--- What the task requires ---
Report each line of the entries that includes "nelayan" by copying it.

Saved entries

════════════════════

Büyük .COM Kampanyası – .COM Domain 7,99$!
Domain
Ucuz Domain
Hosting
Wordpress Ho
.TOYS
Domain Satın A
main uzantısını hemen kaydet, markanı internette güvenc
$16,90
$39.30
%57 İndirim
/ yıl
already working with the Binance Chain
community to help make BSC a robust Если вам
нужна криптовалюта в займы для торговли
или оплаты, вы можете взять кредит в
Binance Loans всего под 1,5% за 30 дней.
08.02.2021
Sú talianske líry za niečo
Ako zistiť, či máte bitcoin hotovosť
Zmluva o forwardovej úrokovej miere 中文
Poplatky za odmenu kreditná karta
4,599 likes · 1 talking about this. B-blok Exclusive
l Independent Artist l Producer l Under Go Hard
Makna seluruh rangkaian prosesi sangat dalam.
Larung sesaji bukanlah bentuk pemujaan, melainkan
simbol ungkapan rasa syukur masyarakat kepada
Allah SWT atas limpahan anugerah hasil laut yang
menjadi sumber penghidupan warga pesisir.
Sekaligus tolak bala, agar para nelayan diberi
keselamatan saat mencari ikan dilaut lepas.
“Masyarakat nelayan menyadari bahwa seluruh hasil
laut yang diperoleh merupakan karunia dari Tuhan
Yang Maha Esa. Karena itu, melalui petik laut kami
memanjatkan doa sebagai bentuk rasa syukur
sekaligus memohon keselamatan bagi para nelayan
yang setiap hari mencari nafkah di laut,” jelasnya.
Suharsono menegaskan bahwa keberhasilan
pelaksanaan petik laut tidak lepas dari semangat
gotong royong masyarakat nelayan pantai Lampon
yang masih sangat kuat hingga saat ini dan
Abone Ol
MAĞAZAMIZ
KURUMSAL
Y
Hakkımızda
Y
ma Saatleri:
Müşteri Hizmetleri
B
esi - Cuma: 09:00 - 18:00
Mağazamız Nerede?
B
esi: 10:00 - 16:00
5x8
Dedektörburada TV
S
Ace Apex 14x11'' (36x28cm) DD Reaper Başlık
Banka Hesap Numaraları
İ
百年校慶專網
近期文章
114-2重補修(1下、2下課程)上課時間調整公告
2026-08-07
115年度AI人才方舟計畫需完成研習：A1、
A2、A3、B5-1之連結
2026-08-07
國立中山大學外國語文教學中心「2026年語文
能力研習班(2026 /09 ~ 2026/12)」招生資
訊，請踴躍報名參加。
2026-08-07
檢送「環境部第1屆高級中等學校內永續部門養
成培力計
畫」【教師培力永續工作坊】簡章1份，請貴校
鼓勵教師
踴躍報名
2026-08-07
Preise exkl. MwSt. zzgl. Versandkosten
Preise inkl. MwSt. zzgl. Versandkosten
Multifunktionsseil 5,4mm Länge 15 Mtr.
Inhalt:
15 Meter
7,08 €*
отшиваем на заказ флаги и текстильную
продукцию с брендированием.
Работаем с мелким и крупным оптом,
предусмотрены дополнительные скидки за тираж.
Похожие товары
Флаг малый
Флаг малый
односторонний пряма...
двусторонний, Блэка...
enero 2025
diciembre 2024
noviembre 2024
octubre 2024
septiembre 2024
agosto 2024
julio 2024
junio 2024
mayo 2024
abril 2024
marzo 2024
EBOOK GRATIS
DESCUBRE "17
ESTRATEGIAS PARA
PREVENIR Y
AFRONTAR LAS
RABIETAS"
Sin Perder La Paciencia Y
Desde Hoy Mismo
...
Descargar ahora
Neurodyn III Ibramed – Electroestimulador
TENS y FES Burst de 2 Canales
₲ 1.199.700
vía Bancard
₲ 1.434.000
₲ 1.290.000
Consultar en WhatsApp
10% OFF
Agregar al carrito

════════════════════

--- Worked solution ---
Sekaligus tolak bala, agar para nelayan diberi
“Masyarakat nelayan menyadari bahwa seluruh hasil
sekaligus memohon keselamatan bagi para nelayan
gotong royong masyarakat nelayan pantai Lampon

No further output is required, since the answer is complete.